# New Man Cave and Gas Station Find



## smokestackcigar (Nov 3, 2011)

Last Summer I decided to build a studio to do my artwork and smoke a cigar in peace. A couple months ago I went to the gas station and noticed they had cleared out their humidors. Said cigars weren't selling very well. Since they are across the street from Casa de Montecristo in Illinois, I can understand why. After a bit of negotiation, I ended up getting this for $250! Very happy with my purchase and excited to finally have a proper display for my sticks. I also thought I should share my love for the Liga. Been in love with them since my first stick.Hope you enjoy.


----------



## Michigan_Moose (Oct 11, 2011)

Very nice. The Ligas are an amazing collection.


----------



## smokin3000gt (Apr 25, 2012)

What a steal! What are you using for humidification?


----------



## smokestackcigar (Nov 3, 2011)

smokin3000gt said:


> What a steal! What are you using for humidification?


Sam at Casa de Montecristo hooked me up with one of his units that he uses in his cabinet in the shop. It's used but works great. Constant 70 degrees.
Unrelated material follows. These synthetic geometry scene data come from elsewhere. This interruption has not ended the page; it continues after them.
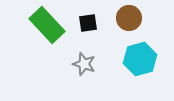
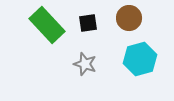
gray star: moved 1 px right
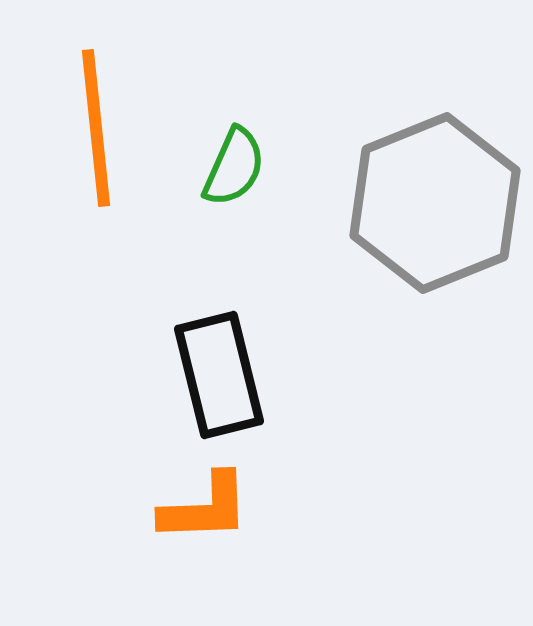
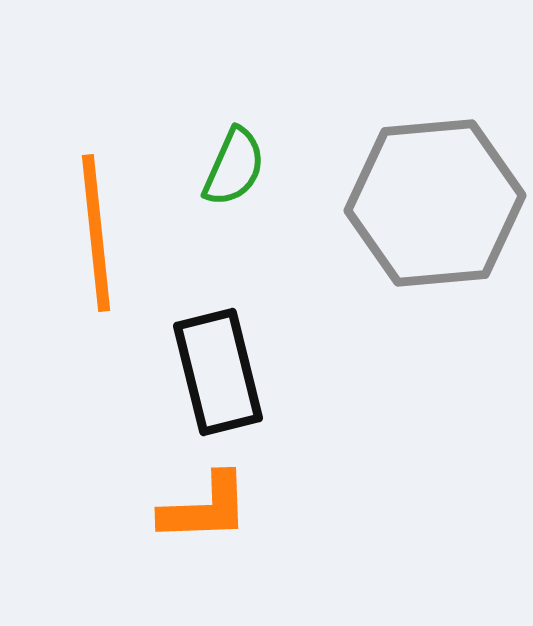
orange line: moved 105 px down
gray hexagon: rotated 17 degrees clockwise
black rectangle: moved 1 px left, 3 px up
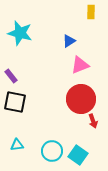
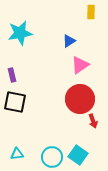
cyan star: rotated 25 degrees counterclockwise
pink triangle: rotated 12 degrees counterclockwise
purple rectangle: moved 1 px right, 1 px up; rotated 24 degrees clockwise
red circle: moved 1 px left
cyan triangle: moved 9 px down
cyan circle: moved 6 px down
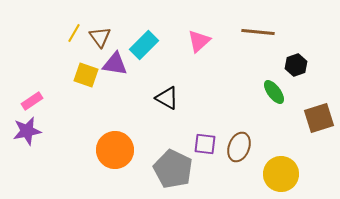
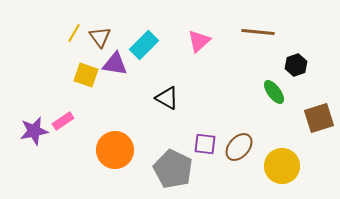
pink rectangle: moved 31 px right, 20 px down
purple star: moved 7 px right
brown ellipse: rotated 20 degrees clockwise
yellow circle: moved 1 px right, 8 px up
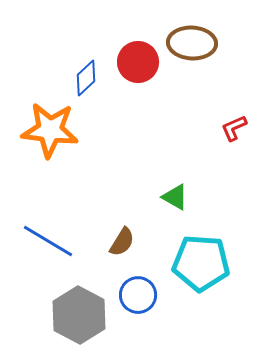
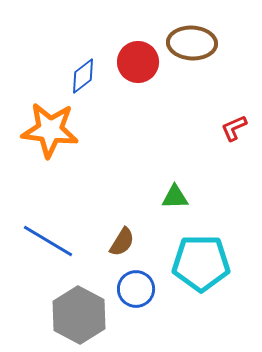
blue diamond: moved 3 px left, 2 px up; rotated 6 degrees clockwise
green triangle: rotated 32 degrees counterclockwise
cyan pentagon: rotated 4 degrees counterclockwise
blue circle: moved 2 px left, 6 px up
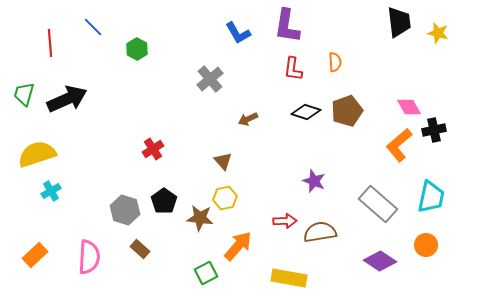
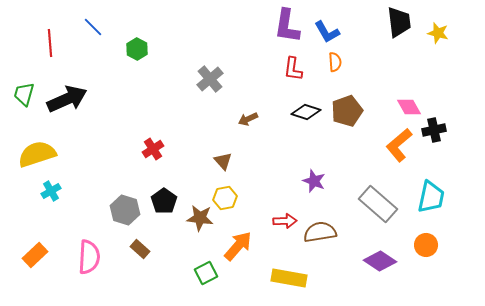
blue L-shape: moved 89 px right, 1 px up
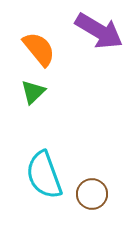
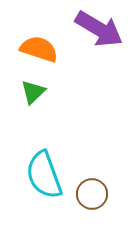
purple arrow: moved 2 px up
orange semicircle: rotated 33 degrees counterclockwise
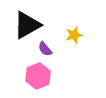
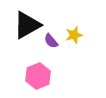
purple semicircle: moved 6 px right, 8 px up
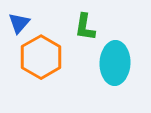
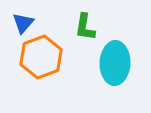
blue triangle: moved 4 px right
orange hexagon: rotated 9 degrees clockwise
No branding marks so I don't know make. holds about a quart of distilled water.


----------



## hachigo (Feb 14, 2012)

Very nice cabinets. And a whole box of T52 pigs?!?!?! And a whole box of #9 pigs?!?!?! And an 'A'?!?!?! I think that is the first time I've seen the A on picture. Beautiful collection.


----------



## kdmckin (Feb 21, 2012)

Awesome stash! Great score on the cabinets


----------



## TKE174 (Nov 19, 2011)

Very nice cave and selection!


----------



## Ortiz (Feb 9, 2012)

I think it moved. Need to clean up the mess I just made.


----------



## StogieNinja (Jul 29, 2009)

Thats an amazing looking man cave, and those smokes are beauties all!!!


----------



## smokestackcigar (Nov 3, 2011)

Thanks guys. Just picked these up this morning to add to the bunch.


----------



## justbrew77 (Sep 29, 2011)

Awesome man cave and an Absolutley amazing collection of Liga's. The No. 9 pigs are freaking awesome


----------



## SystemError (Apr 9, 2012)

Very nice David!


----------



## burritosdaily (Jul 2, 2007)

I'd love to see some more pics of the inside of the room...... looks awesome.... I have one that is similar in size and would enjoy seeing more of your set-up.


----------



## smokestackcigar (Nov 3, 2011)

Thanks for your interest. The response has been great. You can get a prefab kit for about 10,000. I decided to go the cheaper route and built my own. I was able to do it for less than $2,000. Here are some more pics and here is a link if you want to read more about it. Deconstruction: David van Alphen's Modern Shed | Design Milk


----------



## smokin3000gt (Apr 25, 2012)

Looks sweet David! I want one... out:


----------



## dayento2 (May 12, 2012)

Nice cabinet and even nicer cigars!


----------



## lostdog13 (Jan 16, 2012)

wow!!!! so jealous of your room and ligas


----------



## Eric_H (Apr 4, 2012)

Beautiful cabinet and considering the price you paid it's an impressive score. How well is is holding humidity?


----------



## zephead61 (Apr 18, 2012)

Nice cave and stash neighbor! I see a Chicagoland Puff Herf in your future!


----------



## lebz (Mar 26, 2011)

Wow... kick ass!


----------



## StogieNinja (Jul 29, 2009)

Can I just say again how impressed I am? That place looks awesome, and I love when people pay attention to aesthetics. I would kill for a place like that. Also, amazing cigar collection!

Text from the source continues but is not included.